AIM OF THE TASK: For this exercise, output the entries below exactly from the line that holds "土，晒至半干，用火燎去毛须，再晒干或烘干。" to the line that holds "dengan menggunakan bahan", both ends included. No pictures belong in the copy.

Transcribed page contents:
···

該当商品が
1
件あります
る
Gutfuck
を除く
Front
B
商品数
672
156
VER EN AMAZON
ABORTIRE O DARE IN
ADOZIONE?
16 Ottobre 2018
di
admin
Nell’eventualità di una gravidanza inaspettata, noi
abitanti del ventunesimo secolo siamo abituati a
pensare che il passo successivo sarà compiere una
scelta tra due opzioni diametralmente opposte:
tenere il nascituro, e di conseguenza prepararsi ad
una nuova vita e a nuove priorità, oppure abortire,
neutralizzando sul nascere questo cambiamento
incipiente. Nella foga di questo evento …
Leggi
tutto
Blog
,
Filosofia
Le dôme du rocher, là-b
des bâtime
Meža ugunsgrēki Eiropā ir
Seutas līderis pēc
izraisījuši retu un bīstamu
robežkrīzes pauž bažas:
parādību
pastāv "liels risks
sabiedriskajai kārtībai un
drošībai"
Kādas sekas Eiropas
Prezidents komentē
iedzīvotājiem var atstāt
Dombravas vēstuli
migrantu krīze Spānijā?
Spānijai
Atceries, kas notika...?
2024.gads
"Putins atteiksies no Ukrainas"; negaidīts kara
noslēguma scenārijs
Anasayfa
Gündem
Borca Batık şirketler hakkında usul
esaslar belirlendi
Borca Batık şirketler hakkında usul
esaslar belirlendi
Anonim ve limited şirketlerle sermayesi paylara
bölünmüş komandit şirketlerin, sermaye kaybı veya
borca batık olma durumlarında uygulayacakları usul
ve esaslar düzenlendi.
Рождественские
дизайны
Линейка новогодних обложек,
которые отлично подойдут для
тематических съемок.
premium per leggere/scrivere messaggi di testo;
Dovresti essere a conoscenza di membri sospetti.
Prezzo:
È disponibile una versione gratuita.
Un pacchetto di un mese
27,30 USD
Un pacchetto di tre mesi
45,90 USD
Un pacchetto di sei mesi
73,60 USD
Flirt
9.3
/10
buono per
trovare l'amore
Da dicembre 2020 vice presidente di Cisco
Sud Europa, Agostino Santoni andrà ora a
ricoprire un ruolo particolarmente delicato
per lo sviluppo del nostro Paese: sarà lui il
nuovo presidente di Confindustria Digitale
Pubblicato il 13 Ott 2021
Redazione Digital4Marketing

···

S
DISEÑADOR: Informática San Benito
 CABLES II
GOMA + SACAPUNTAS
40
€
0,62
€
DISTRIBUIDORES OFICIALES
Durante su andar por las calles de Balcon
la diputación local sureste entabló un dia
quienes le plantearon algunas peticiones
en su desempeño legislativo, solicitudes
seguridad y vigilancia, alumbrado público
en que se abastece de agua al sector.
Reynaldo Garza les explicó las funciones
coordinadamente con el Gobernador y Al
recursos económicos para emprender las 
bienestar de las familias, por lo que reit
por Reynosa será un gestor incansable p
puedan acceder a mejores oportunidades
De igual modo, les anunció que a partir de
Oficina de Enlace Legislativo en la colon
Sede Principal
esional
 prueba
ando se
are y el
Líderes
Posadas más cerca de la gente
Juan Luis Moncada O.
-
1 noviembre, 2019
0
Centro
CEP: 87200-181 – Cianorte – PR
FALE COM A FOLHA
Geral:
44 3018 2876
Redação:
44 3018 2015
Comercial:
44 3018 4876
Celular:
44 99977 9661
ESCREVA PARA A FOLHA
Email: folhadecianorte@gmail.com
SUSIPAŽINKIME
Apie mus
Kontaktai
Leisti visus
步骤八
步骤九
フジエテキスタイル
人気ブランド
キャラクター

···

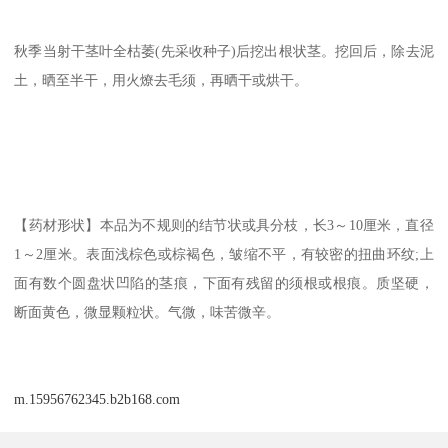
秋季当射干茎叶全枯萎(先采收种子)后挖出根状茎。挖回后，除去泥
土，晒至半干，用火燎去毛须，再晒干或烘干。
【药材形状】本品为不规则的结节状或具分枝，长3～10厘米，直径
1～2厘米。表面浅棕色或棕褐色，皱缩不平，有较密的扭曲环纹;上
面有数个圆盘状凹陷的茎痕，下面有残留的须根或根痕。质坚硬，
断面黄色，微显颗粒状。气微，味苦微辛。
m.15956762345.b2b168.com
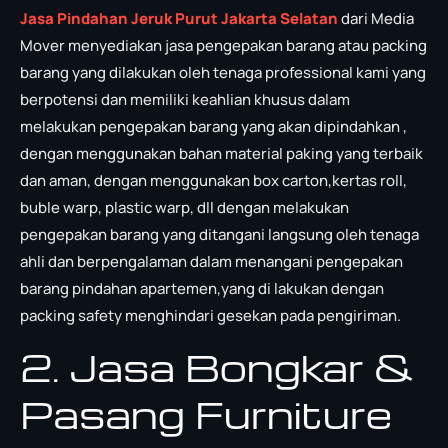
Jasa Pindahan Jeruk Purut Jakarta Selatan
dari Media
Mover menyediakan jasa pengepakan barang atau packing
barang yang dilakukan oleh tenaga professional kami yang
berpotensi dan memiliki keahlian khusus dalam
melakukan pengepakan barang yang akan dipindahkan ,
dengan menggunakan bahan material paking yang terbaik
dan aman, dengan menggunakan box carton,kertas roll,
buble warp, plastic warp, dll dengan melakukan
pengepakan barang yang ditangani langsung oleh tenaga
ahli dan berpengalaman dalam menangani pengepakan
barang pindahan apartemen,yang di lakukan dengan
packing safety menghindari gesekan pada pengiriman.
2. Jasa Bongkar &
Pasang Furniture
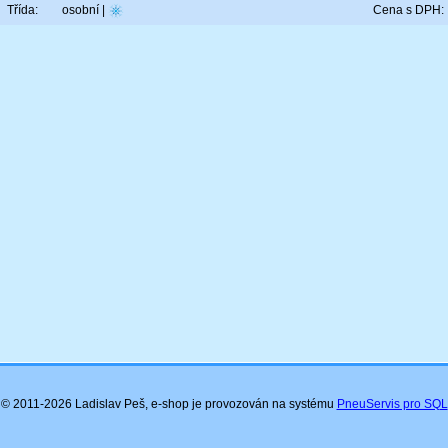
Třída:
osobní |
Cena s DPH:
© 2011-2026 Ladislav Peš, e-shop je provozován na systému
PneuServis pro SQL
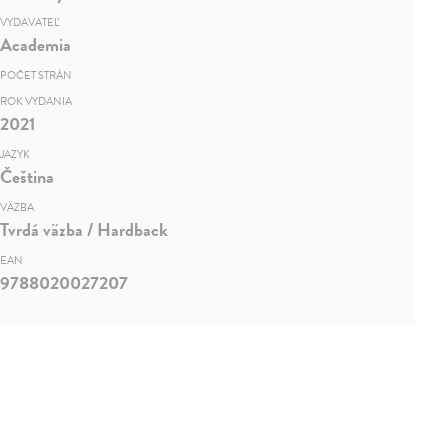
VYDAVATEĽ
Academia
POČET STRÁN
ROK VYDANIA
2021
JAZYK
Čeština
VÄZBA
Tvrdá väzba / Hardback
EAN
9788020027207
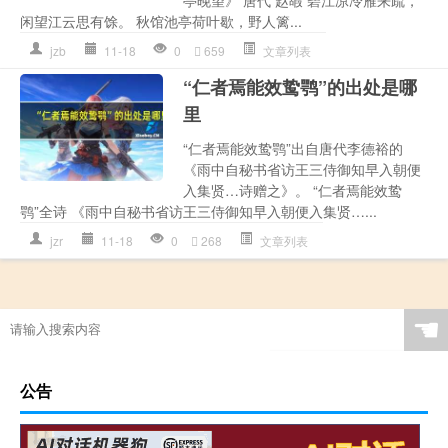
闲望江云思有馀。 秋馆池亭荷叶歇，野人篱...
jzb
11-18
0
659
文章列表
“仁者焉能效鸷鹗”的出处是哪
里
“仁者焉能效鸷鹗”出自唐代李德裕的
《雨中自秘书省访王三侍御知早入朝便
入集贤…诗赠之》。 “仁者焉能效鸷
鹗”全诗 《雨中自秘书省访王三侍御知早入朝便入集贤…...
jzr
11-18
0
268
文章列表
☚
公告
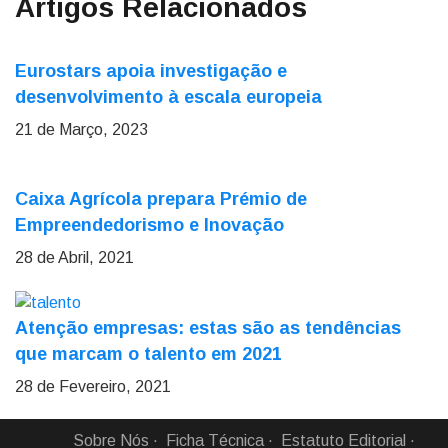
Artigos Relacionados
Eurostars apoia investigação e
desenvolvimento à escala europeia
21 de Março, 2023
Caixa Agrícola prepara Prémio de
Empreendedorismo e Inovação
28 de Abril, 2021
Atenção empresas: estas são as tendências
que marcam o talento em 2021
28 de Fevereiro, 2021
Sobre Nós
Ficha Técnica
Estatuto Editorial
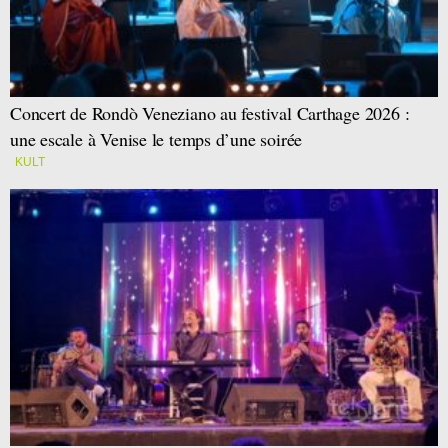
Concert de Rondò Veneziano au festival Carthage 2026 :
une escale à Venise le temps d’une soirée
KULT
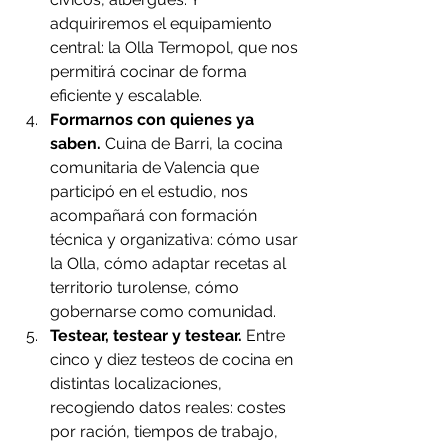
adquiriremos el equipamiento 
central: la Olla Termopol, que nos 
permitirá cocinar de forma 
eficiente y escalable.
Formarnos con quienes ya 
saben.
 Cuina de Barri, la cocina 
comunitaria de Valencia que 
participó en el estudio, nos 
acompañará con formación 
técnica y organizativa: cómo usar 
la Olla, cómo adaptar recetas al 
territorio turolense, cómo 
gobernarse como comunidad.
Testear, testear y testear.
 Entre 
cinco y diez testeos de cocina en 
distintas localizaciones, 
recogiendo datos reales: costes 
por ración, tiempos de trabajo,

···

OUTPUT OF THE EXERCISE:
土，晒至半干，用火燎去毛须，再晒干或烘干。
【药材形状】本品为不规则的结节状或具分枝，长3～10厘米，直径
1～2厘米。表面浅棕色或棕褐色，皱缩不平，有较密的扭曲环纹;上
面有数个圆盘状凹陷的茎痕，下面有残留的须根或根痕。质坚硬，
断面黄色，微显颗粒状。气微，味苦微辛。
m.15956762345.b2b168.com
Jasa Pindahan Jeruk Purut Jakarta Selatan
dari Media
Mover menyediakan jasa pengepakan barang atau packing
barang yang dilakukan oleh tenaga professional kami yang
berpotensi dan memiliki keahlian khusus dalam
melakukan pengepakan barang yang akan dipindahkan ,
dengan menggunakan bahan material paking yang terbaik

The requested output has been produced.